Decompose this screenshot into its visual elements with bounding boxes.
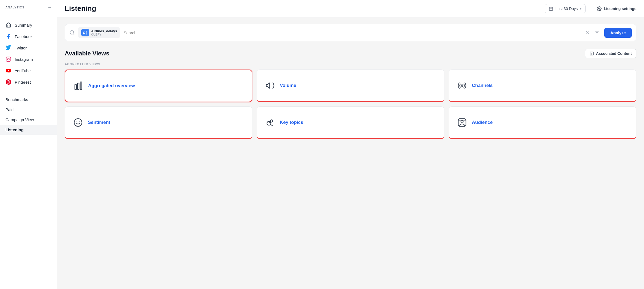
filter-button[interactable] xyxy=(595,30,600,35)
view-card-label: Channels xyxy=(472,83,493,88)
svg-point-24 xyxy=(77,121,77,121)
pinterest-icon xyxy=(5,79,11,85)
audience-icon xyxy=(457,117,467,128)
svg-rect-3 xyxy=(549,7,553,10)
view-card-audience[interactable]: Audience xyxy=(449,106,636,139)
sidebar-item-summary[interactable]: Summary xyxy=(0,19,57,31)
search-bar: Airlines_delays QUERY Analyze xyxy=(65,24,636,41)
sidebar-item-label: Instagram xyxy=(15,57,33,62)
key-topics-icon xyxy=(265,117,275,128)
bar-chart-icon xyxy=(73,80,84,91)
query-type: QUERY xyxy=(91,33,117,36)
svg-rect-0 xyxy=(6,57,11,62)
sidebar-item-instagram[interactable]: Instagram xyxy=(0,54,57,65)
svg-point-31 xyxy=(461,121,463,123)
sidebar-item-label: Campaign View xyxy=(5,117,34,122)
sidebar-item-facebook[interactable]: Facebook xyxy=(0,31,57,42)
svg-point-21 xyxy=(74,119,82,126)
query-name: Airlines_delays xyxy=(91,29,117,33)
twitter-icon xyxy=(5,45,11,51)
content-area: Airlines_delays QUERY Analyze xyxy=(57,17,644,289)
view-card-key-topics[interactable]: Key topics xyxy=(257,106,444,139)
svg-rect-15 xyxy=(590,52,593,55)
svg-rect-17 xyxy=(78,83,79,89)
svg-rect-30 xyxy=(458,119,466,126)
channels-icon xyxy=(457,80,467,91)
sidebar-item-paid[interactable]: Paid xyxy=(0,105,57,115)
view-card-label: Sentiment xyxy=(88,120,110,125)
calendar-icon xyxy=(549,7,553,11)
svg-marker-19 xyxy=(266,83,270,88)
sidebar-item-label: Summary xyxy=(15,23,32,27)
facebook-icon xyxy=(5,33,11,39)
query-tag-icon xyxy=(81,29,89,36)
view-card-aggregated-overview[interactable]: Aggregated overview xyxy=(65,70,252,102)
main-content: Listening Last 30 Days ▾ Listening setti… xyxy=(57,0,644,289)
views-title: Available Views xyxy=(65,50,109,57)
views-header: Available Views Associated Content xyxy=(65,49,636,58)
topbar: Listening Last 30 Days ▾ Listening setti… xyxy=(57,0,644,17)
view-card-label: Aggregated overview xyxy=(88,83,135,89)
svg-point-20 xyxy=(461,85,463,86)
associated-content-label: Associated Content xyxy=(596,51,632,56)
aggregated-views-label: AGGREGATED VIEWS xyxy=(65,62,636,66)
sidebar-item-label: YouTube xyxy=(15,68,31,73)
view-card-label: Audience xyxy=(472,120,493,125)
sidebar-item-label: Listening xyxy=(5,127,24,132)
view-cards-grid: Aggregated overview Volume xyxy=(65,70,636,139)
back-button[interactable]: ← xyxy=(48,5,52,10)
topbar-divider xyxy=(591,4,591,13)
sidebar-item-benchmarks[interactable]: Benchmarks xyxy=(0,95,57,105)
analyze-button[interactable]: Analyze xyxy=(604,28,632,38)
sidebar-item-twitter[interactable]: Twitter xyxy=(0,42,57,54)
sidebar-divider xyxy=(5,91,51,91)
sentiment-icon xyxy=(73,117,83,128)
sidebar-header: ANALYTICS ← xyxy=(0,0,57,15)
app-title: ANALYTICS xyxy=(5,6,24,9)
sidebar: ANALYTICS ← Summary Facebook xyxy=(0,0,57,289)
sidebar-item-label: Facebook xyxy=(15,34,33,39)
svg-rect-16 xyxy=(75,85,76,89)
sidebar-item-label: Paid xyxy=(5,107,14,112)
sidebar-item-campaign-view[interactable]: Campaign View xyxy=(0,115,57,125)
sidebar-item-pinterest[interactable]: Pinterest xyxy=(0,76,57,88)
listening-settings-button[interactable]: Listening settings xyxy=(597,6,636,11)
sidebar-item-listening[interactable]: Listening xyxy=(0,125,57,135)
sidebar-item-label: Benchmarks xyxy=(5,97,28,102)
instagram-icon xyxy=(5,56,11,62)
gear-icon xyxy=(597,6,602,11)
svg-point-25 xyxy=(79,121,79,121)
svg-line-9 xyxy=(73,34,74,35)
query-tag-text-group: Airlines_delays QUERY xyxy=(91,29,117,36)
query-tag[interactable]: Airlines_delays QUERY xyxy=(78,27,120,38)
view-card-volume[interactable]: Volume xyxy=(257,70,444,102)
topbar-right: Last 30 Days ▾ Listening settings xyxy=(545,4,636,13)
svg-rect-18 xyxy=(80,82,82,89)
associated-content-button[interactable]: Associated Content xyxy=(585,49,636,58)
view-card-label: Key topics xyxy=(280,120,303,125)
associated-content-icon xyxy=(590,51,594,56)
view-card-label: Volume xyxy=(280,83,296,88)
date-range-selector[interactable]: Last 30 Days ▾ xyxy=(545,4,586,13)
svg-point-7 xyxy=(599,8,600,9)
sidebar-item-label: Twitter xyxy=(15,46,27,50)
sidebar-item-label: Pinterest xyxy=(15,80,31,84)
volume-icon xyxy=(265,80,275,91)
clear-search-button[interactable] xyxy=(585,30,590,35)
settings-label: Listening settings xyxy=(604,7,636,11)
sidebar-item-youtube[interactable]: YouTube xyxy=(0,65,57,76)
search-icon xyxy=(69,30,75,35)
page-title: Listening xyxy=(65,4,96,13)
home-icon xyxy=(5,22,11,28)
view-card-channels[interactable]: Channels xyxy=(449,70,636,102)
search-input[interactable] xyxy=(123,30,582,35)
view-card-sentiment[interactable]: Sentiment xyxy=(65,106,252,139)
svg-line-28 xyxy=(270,124,272,125)
date-range-label: Last 30 Days xyxy=(555,7,578,11)
sidebar-nav: Summary Facebook Twitter xyxy=(0,15,57,289)
chevron-down-icon: ▾ xyxy=(580,7,581,11)
youtube-icon xyxy=(5,68,11,74)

---

### TASK REQUIREMENTS
Scan the material above and copy every line that holds the string "rect".

### RESULT FOR THIS EXERCISE
svg-rect-3 xyxy=(549,7,553,10)
svg-rect-0 xyxy=(6,57,11,62)
svg-rect-15 xyxy=(590,52,593,55)
svg-rect-17 xyxy=(78,83,79,89)
svg-rect-30 xyxy=(458,119,466,126)
svg-rect-16 xyxy=(75,85,76,89)
svg-rect-18 xyxy=(80,82,82,89)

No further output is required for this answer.